Daniel Ménager

La prudence du diplomate

[Résumé]

Dans les traités de la Renaissance et, encore plus, dans ceux de l’âge baroque, la prudence est la vertu cardinale de l’ambassadeur, et, d’une manière plus générale, du diplomate. On le voit en particulier chez Hermann Kirchner (1614) et chez Antonio de Vera (1620). La prudence, c’est-à-dire « la conduite des accidents inopinés et casuels » (P. Danès), ou encore, selon Kirchner « scientia opportunitatis ». Par cette place accordée à la prudence, les traités spécialisés s’inscrivent dans un mouvement plus général que l’on observe aussi dans les Institutions du Prince et dans les livres sur l’art de gouverner.
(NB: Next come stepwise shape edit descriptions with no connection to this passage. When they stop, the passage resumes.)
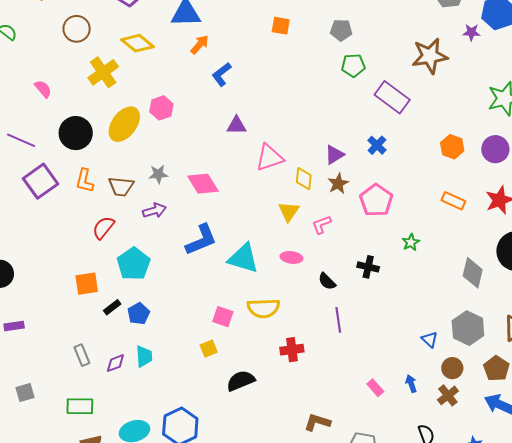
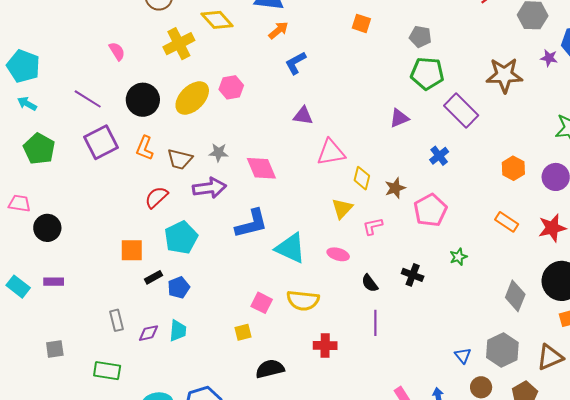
green pentagon: (353, 65) -> (427, 73), size x1.4
purple triangle: (334, 155) -> (399, 118), moved
purple arrow: (154, 211) -> (209, 188), size x1.4

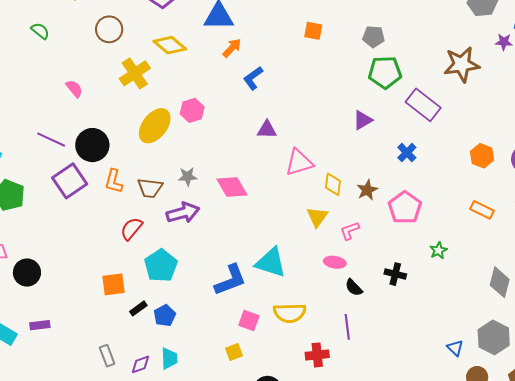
black circle: (143, 100) -> (92, 145), moved
blue L-shape: (251, 224) -> (230, 280), moved
pink ellipse: (338, 254) -> (335, 262), moved
purple line: (375, 323) -> (347, 327), moved

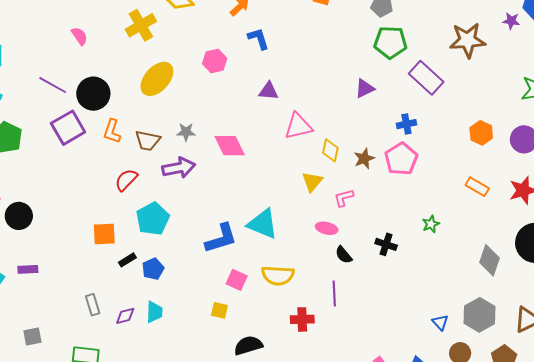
blue L-shape: (253, 78) -> (258, 39), turned 105
pink hexagon: (192, 110) -> (215, 61), moved
blue cross: (407, 153) -> (406, 124), turned 30
pink pentagon: (405, 208) -> (401, 159), moved
yellow square: (234, 352) -> (219, 310), turned 30

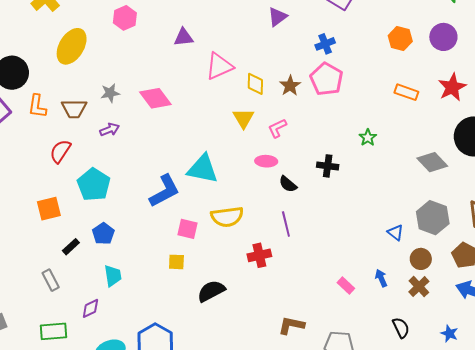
purple arrow: (179, 168) -> (110, 130), size x0.6
black rectangle: (127, 260) -> (71, 247), moved
gray diamond: (490, 260) -> (432, 162), turned -52
purple diamond: (125, 316) -> (90, 308), moved

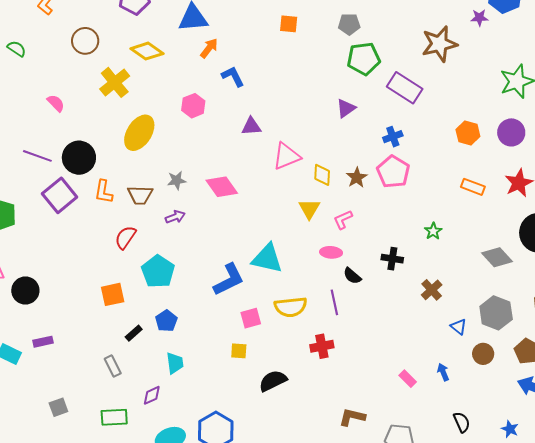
purple line: (286, 224) -> (334, 302), moved
pink square: (188, 229) -> (251, 318), turned -30
brown cross: (419, 287) -> (432, 290), moved

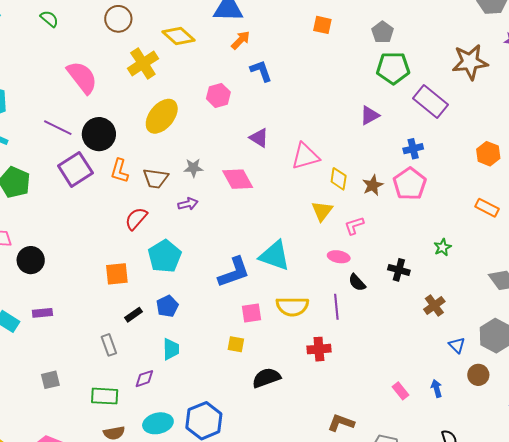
gray pentagon: (349, 24) -> (383, 32), turned 30
pink semicircle: (56, 103) -> (82, 77), size x1.8
purple triangle: (251, 126) -> (259, 138), moved, turned 30

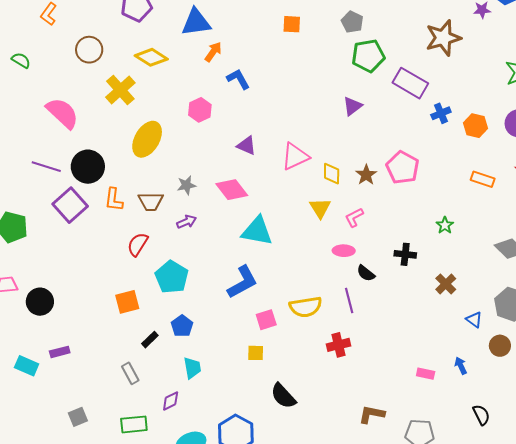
blue cross: (413, 149) -> (441, 113), moved
cyan triangle: (275, 256) -> (257, 231), moved
black semicircle: (266, 378) -> (283, 396), moved, turned -104
pink rectangle: (401, 391) -> (426, 374), turned -30

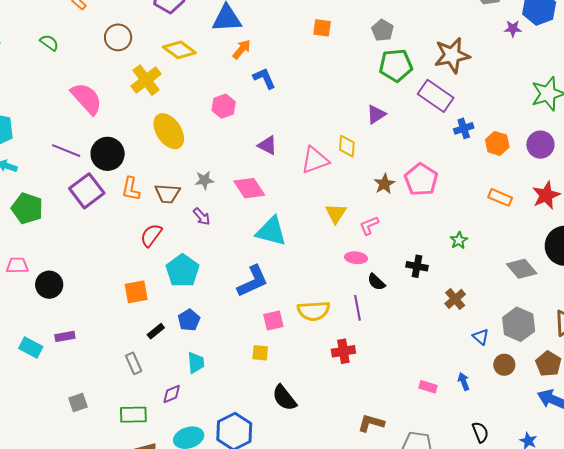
brown star: (443, 38) -> (452, 55), moved
yellow ellipse: (147, 139) -> (169, 131), turned -69
yellow diamond: (332, 174) -> (347, 146), moved
purple arrow: (187, 222) -> (202, 217), turned 66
L’action politique est de plus en plus envisagée comme s’exerçant dans le contingent. Par là-même, le métier de diplomate échappe à la théorisation : comment dire ce qu’il faut faire quand les situations ne sont jamais semblables ? Seule peut-être la lecture des historiens peut donner des règles de conduite. Le reste est affaire d’expérience. L’ambassadeur devra deviner le moment opportun pour aborder avec le prince chez qui il se trouve les affaires dont il est chargé. Il devra capter sa confiance au risque de passer pour infidèle à son propre prince et trop complaisant. Dans cette optique, le diplomate devient un virtuose de l’action. Le revers de la médaille, nous le trouvons par exemple dans la Correspondance diplomatique de Machiavel, obsédé par l’urgence et démuni devant celle-ci : à quoi servent les Instructions qu’on lui envoie puisque, à peine arrivées, elles sont lettre morte ? Les situations évoluent sans cesse : « On ne peut juger qu’au jour le jour ». Que faire, sinon improviser sans avoir l’aval de ses lointains mandants ? Un coup de dés diplomatique jamais n’abolira le hasard, source d’angoisse et de vertige.